#### What you will do:
From the records below, print exactly the lines starting at the one containing "San Francisco est" and ending at the one containing "gesellschaft", ends included, and nothing else.

#### Extracted material:

• • • • •

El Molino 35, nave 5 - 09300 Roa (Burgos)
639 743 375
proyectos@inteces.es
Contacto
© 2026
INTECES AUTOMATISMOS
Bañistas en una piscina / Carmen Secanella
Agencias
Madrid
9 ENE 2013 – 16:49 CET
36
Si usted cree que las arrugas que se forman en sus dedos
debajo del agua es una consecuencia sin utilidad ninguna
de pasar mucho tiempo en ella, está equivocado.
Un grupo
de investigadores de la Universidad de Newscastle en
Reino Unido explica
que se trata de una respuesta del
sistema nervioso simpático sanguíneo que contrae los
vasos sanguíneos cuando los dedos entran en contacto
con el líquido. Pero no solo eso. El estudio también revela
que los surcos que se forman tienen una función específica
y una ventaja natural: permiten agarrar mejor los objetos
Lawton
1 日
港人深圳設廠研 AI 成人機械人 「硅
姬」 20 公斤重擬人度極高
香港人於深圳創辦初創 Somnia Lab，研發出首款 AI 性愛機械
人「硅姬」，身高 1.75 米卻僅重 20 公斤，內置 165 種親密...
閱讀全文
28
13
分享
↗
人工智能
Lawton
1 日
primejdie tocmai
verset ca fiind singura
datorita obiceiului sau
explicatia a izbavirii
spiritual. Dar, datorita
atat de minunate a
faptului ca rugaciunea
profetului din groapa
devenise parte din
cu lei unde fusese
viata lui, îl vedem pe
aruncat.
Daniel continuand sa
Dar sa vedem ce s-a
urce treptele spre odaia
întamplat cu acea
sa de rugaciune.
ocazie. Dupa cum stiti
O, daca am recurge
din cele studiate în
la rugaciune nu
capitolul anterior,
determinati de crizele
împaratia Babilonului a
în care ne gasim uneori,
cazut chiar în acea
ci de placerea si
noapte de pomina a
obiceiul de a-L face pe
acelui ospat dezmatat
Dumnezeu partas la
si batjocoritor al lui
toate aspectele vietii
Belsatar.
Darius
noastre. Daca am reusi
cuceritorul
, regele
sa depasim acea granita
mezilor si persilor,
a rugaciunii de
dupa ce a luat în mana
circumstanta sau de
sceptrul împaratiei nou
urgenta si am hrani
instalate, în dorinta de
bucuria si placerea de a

• • • • •

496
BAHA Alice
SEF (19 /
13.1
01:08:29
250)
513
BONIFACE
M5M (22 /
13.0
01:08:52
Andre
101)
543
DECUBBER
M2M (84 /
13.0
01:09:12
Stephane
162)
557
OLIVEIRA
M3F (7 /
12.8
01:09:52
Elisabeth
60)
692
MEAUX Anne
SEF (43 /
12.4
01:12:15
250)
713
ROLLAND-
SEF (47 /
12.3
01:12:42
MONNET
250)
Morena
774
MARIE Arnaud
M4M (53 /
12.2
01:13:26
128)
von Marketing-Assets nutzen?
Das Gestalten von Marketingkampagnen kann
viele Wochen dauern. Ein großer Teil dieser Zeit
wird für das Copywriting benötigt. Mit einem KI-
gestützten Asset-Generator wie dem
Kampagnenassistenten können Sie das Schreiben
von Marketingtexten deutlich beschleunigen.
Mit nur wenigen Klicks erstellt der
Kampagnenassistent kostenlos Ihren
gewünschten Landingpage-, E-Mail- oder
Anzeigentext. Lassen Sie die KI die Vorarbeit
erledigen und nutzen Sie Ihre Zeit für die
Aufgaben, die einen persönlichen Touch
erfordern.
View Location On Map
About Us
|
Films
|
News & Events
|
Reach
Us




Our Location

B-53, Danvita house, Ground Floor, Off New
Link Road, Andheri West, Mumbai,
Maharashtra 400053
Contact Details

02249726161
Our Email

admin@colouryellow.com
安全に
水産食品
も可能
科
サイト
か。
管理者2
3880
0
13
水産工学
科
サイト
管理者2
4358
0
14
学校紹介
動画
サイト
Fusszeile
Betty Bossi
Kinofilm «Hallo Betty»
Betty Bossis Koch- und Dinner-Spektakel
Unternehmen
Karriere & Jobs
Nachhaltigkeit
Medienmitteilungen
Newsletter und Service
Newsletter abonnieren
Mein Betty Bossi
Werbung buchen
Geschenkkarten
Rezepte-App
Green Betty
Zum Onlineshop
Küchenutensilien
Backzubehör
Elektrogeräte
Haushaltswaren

• • • • •

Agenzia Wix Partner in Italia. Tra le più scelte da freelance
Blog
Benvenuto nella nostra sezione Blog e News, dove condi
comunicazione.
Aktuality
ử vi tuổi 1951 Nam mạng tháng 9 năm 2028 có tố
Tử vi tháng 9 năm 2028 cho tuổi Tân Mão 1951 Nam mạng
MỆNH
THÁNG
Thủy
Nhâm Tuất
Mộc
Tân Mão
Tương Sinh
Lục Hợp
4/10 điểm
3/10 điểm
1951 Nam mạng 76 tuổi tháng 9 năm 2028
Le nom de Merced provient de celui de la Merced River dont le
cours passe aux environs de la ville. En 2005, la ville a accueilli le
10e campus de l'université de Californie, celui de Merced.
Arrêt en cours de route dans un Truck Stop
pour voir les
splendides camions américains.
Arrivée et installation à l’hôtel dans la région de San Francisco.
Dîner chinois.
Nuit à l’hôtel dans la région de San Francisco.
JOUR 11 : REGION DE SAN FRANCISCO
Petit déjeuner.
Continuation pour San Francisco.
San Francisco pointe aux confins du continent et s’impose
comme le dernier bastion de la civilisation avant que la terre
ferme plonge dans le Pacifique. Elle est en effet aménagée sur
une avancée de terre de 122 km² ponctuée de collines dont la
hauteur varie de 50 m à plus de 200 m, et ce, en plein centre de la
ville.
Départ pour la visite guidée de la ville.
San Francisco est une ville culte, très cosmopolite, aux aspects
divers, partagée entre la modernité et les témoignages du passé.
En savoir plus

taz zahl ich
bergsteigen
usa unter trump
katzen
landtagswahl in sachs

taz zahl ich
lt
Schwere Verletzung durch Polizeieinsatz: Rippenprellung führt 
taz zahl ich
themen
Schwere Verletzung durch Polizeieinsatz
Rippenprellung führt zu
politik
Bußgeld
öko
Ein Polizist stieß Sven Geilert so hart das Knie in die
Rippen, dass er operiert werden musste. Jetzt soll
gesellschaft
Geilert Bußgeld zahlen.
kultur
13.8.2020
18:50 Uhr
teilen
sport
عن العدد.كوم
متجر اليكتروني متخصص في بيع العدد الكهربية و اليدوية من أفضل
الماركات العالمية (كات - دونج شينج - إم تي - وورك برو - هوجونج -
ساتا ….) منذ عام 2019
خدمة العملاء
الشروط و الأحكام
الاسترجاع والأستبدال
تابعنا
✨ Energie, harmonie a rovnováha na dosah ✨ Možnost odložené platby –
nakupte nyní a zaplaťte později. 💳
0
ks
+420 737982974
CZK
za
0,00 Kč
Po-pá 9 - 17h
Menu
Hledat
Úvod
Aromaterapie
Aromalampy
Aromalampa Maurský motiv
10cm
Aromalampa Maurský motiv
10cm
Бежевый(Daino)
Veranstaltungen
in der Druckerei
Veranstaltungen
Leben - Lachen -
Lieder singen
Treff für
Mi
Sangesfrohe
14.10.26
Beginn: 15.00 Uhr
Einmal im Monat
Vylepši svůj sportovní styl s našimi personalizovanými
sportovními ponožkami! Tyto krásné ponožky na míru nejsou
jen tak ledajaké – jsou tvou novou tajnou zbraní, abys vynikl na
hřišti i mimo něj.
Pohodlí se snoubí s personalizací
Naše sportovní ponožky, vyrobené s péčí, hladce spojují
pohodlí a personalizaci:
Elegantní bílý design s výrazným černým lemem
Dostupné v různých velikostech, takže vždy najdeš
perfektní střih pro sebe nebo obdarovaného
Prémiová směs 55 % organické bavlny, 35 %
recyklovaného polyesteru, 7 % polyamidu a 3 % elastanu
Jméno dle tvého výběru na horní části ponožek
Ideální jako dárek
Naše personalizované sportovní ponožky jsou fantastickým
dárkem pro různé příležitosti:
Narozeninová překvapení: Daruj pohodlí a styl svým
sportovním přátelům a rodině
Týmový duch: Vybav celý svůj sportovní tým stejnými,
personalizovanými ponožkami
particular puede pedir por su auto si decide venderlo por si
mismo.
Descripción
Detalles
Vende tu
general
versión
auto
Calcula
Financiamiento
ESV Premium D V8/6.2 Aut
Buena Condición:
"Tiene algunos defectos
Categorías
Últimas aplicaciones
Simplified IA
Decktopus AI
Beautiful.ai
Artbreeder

• • • • •

#### Solution for this exercise:
San Francisco est une ville culte, très cosmopolite, aux aspects
divers, partagée entre la modernité et les témoignages du passé.
En savoir plus

taz zahl ich
bergsteigen
usa unter trump
katzen
landtagswahl in sachs

taz zahl ich
lt
Schwere Verletzung durch Polizeieinsatz: Rippenprellung führt 
taz zahl ich
themen
Schwere Verletzung durch Polizeieinsatz
Rippenprellung führt zu
politik
Bußgeld
öko
Ein Polizist stieß Sven Geilert so hart das Knie in die
Rippen, dass er operiert werden musste. Jetzt soll
gesellschaft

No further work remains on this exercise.